As part of my ongoing downsizing, my new house's bathroom will be smaller, so I'm looking at installing a toilet/sink combo to

  • save space,
  • reduce construction costs by making the bathroom as small as possible, and
  • reduce my water usage

Toilet-sink combo

What did you find you had to change in your behavior when switching to this setup?

Edit: The bathroom's finished size will be approximately 3' (0.91m) x 6' (1.83m), thus necessitating the combo device or some other equally-compact setup.

  • integrated toilet and basin, is it just a cold feed or is it hot and cold ?
    – user2626
    Sep 30 '15 at 18:50
  • @kenny It is supplied from the faucet you have connected to the toilet, so you would need to plumb in the hot water (or a mix) if that's what you want.
    – BryanH
    Oct 6 '15 at 16:32

They are ubiquitous in Japan (image), which may be a lead for tracking one down.

As the picture shows, they also come with the sink/tank part removed (usually triangular, to fit in a corner), so you can place it wherever you like.

I think it may (and does in Japan) replace a normal sink in a guest toilet, but for all other purposes, you need at least another sink.

Here's why

  • Your waste water will sit inside the tank, and that waste water better be just clear water, otherwise you will have to clean the tank from the inside every week or so.

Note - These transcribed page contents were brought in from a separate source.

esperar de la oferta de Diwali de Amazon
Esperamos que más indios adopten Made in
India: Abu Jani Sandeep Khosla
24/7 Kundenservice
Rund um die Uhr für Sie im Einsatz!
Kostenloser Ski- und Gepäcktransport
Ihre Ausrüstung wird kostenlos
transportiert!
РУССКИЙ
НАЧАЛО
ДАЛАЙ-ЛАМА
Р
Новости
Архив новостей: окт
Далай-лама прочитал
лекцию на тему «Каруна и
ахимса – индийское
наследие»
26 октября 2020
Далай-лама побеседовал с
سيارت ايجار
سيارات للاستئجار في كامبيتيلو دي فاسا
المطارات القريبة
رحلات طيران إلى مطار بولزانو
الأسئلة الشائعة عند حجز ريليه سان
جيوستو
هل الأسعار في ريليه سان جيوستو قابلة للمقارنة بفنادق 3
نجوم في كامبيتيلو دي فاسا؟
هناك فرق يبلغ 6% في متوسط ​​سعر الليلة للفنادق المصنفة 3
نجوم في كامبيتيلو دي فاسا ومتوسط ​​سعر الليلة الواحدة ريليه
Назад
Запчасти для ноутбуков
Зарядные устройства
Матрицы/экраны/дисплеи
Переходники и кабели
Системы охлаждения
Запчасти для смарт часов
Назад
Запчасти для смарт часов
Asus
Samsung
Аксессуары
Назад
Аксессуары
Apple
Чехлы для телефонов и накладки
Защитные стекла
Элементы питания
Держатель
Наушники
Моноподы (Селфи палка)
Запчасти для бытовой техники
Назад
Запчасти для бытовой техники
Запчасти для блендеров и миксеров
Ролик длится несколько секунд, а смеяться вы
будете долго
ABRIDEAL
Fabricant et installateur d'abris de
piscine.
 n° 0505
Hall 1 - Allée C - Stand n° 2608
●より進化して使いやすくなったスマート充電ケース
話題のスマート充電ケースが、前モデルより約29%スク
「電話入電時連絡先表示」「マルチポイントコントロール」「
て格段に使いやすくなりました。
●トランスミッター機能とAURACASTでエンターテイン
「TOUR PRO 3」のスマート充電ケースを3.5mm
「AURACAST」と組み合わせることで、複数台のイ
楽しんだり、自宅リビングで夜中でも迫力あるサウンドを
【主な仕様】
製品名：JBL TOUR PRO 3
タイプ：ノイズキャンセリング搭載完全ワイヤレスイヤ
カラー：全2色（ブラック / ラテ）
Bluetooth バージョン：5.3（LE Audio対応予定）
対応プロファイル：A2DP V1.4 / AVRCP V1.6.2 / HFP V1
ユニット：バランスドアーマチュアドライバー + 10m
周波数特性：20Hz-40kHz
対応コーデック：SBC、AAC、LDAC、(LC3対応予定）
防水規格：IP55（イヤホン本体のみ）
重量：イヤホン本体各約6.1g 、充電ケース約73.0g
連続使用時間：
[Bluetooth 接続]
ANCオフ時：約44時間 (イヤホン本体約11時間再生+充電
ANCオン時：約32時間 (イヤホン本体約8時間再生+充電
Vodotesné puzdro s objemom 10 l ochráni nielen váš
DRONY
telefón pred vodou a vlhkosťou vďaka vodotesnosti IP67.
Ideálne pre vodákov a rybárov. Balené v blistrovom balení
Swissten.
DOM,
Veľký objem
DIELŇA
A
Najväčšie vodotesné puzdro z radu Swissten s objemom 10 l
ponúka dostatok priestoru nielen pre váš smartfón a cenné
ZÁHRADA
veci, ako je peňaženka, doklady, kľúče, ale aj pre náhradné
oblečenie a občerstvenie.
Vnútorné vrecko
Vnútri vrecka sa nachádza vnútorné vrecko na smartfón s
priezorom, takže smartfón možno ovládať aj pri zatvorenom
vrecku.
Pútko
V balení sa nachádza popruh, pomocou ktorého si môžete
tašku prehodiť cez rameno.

  • You would also have to install an extra faucet, unless you want to flush the toilet everytime you wash your hands.

  • As @berry120 mentioned, the sink will be rather small (which is the point) and unusable.

I actually regard them ideal for guest toilets just for the reason you mention, but they are not a replacement for a regular sink.

  • 1
    +1 for the clean-the-toilet-bowl requirement and reference. From what I've read, the sink stops working when the float rises above a certain level, necessitating a flush.
    – BryanH
    Jan 30 '13 at 19:34
  • Why don't the tanks just have an overflow hole that goes straight to the toilet? Seems dead obvious and simple to implement. Normal tanks also have an overflow afaik. Nov 18 '19 at 15:08

I haven't installed or used one myself, but my initial reaction comes as the following:

  • Saving space - yes, it definitely would. However, it looks like it does so at the cost of accessibility, it looks rather awkward leaning over the toilet bowl to get to the sink each time, and I could well imagine that getting annoying over time.

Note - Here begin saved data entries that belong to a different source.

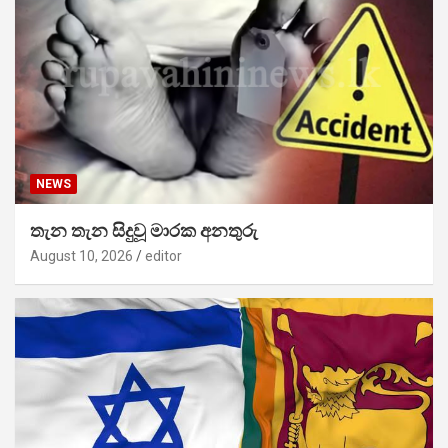
NEWS
තැන තැන සිදුවූ මාරක අනතුරු
August 10, 2026
editor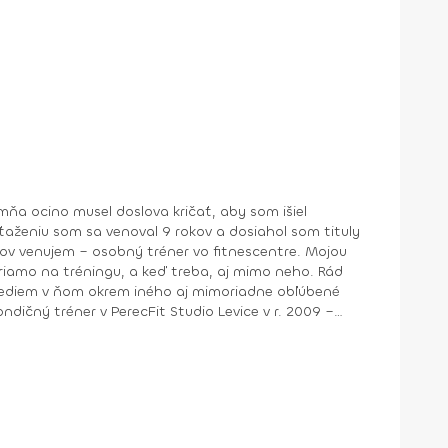
mňa ocino musel doslova kričať, aby som išiel
ťaženiu som sa venoval 9 rokov a dosiahol som tituly
kov venujem – osobný tréner vo fitnescentre. Mojou
priamo na tréningu, a keď treba, aj mimo neho. Rád
a vediem v ňom okrem iného aj mimoriadne obľúbené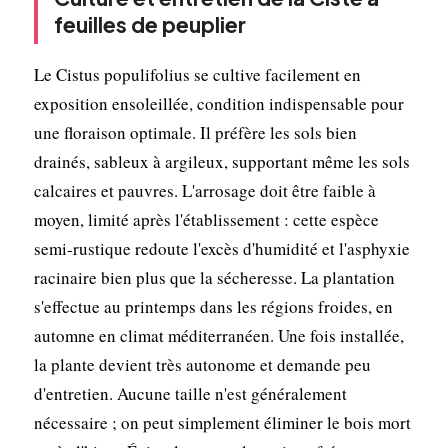
feuilles de peuplier
Le Cistus populifolius se cultive facilement en
exposition ensoleillée, condition indispensable pour
une floraison optimale. Il préfère les sols bien
drainés, sableux à argileux, supportant même les sols
calcaires et pauvres. L'arrosage doit être faible à
moyen, limité après l'établissement : cette espèce
semi-rustique redoute l'excès d'humidité et l'asphyxie
racinaire bien plus que la sécheresse. La plantation
s'effectue au printemps dans les régions froides, en
automne en climat méditerranéen. Une fois installée,
la plante devient très autonome et demande peu
d'entretien. Aucune taille n'est généralement
nécessaire ; on peut simplement éliminer le bois mort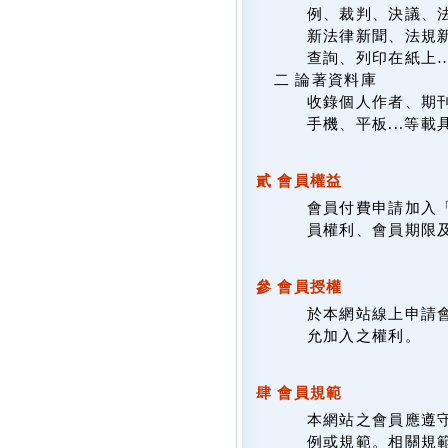
例、裁判、決議、
新法律新聞、法規新
查詢、列印在紙上
二 論著資料庫
收錄個人作者、期
手機、平板...等
貳 會員權益
會員付費申請加入
員權利、會員期限
參 會員授權
於本網站線上申請
允加入之權利。
肆 會員規範
本網站之會員應遵
例或規範。相關規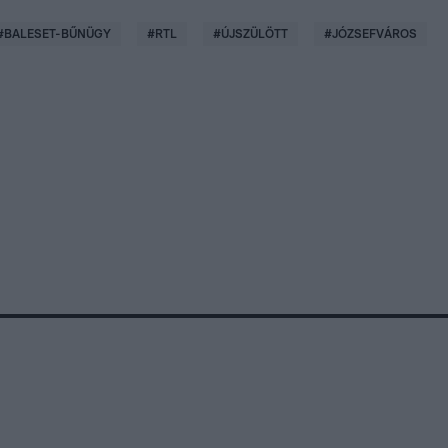
#
BALESET-BŰNÜGY
#
RTL
#
ÚJSZÜLÖTT
#
JÓZSEFVÁROS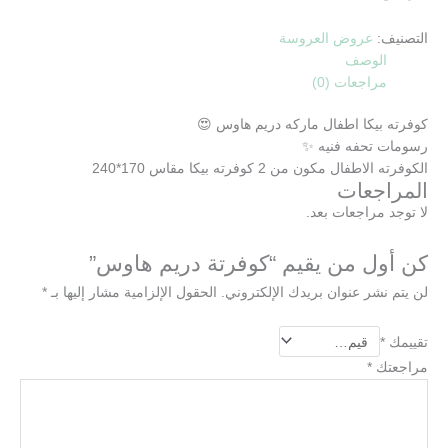
التصنيف:
عروض العروسة
الوصف
مراجعات (0)
كوفرته بيكا اطفال ماركه دريم هاوس 😍
رسومات تحفه فنيه ✨
الكوفرته الاطفال مكون من 2 كوفرته بيكا مقاس 170*240
المراجعات
لا توجد مراجعات بعد.
كن أول من يقيم “كوفرتة دريم هاوس”
لن يتم نشر عنوان بريدك الإلكتروني.
الحقول الإلزامية مشار إليها بـ
*
تقييمك
*
مراجعتك
*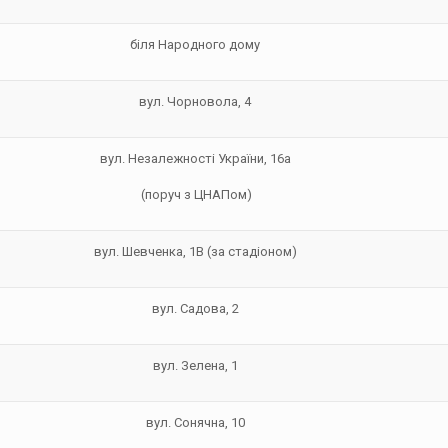
біля Народного дому
вул. Чорновола, 4
вул. Незалежності України, 16а
(поруч з ЦНАПом)
вул. Шевченка, 1В (за стадіоном)
вул. Садова, 2
вул. Зелена, 1
вул. Сонячна, 10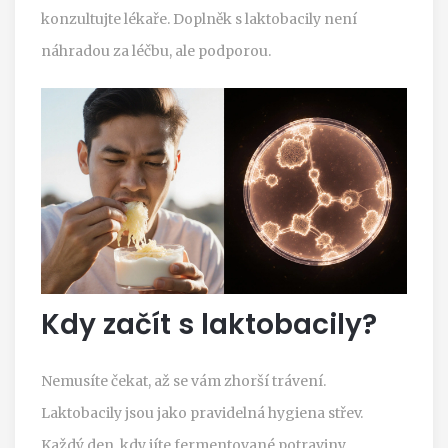
konzultujte lékaře. Doplněk s laktobacily není
náhradou za léčbu, ale podporou.
Kdy začít s laktobacily?
Nemusíte čekat, až se vám zhorší trávení.
Laktobacily jsou jako pravidelná hygiena střev.
Každý den, kdy jíte fermentované potraviny,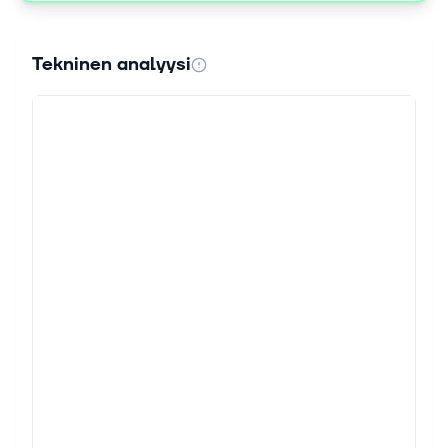
Tekninen analyysi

  • Reducing construction costs - are you sure? Sure, there's less there but the novelty of this particular item leads me to believe that unless you know a source you can get it from cheaply, you may not be saving as much as you think.

  • Reducing water usage - yes, it will definitely do that over a separate sink and toilet, but not over a sink with a waste pipe feeding into the toilet.

So while the above could work in some form, I'd actually suggest another idea - could you not get a conventional sink and run the waste outlet to the toilet bowl? You don't have the same space savings, but small sinks don't take up too much room anyway, and this way you still have the same water conservation in effect.

  • 1
    I do not see how an integrated design would in itself save any water at all. As you mention, it is always possible to feed the toilet reservoir with waste water from the sink, if the water savings are your goal.
    – Prymaldark
    Jan 30 '13 at 2:35
  • Thanks for the thoughtful response! I updated the question vis-a-vis the construction costs: the room can (will) be really small; adding a separate sink would require enlarging the room accordingly. The "annoying factor" is definitely a concern, at least until I get used to it.
    – BryanH
    Jan 30 '13 at 19:28
  • 3
    Thanks to Elizabeth for this: "there is a product called "SinkPositive" that allows you to convert a conventional toilet into a toilet-sink combo. The product replaces your existing tank lid and takes about 5 minutes to install."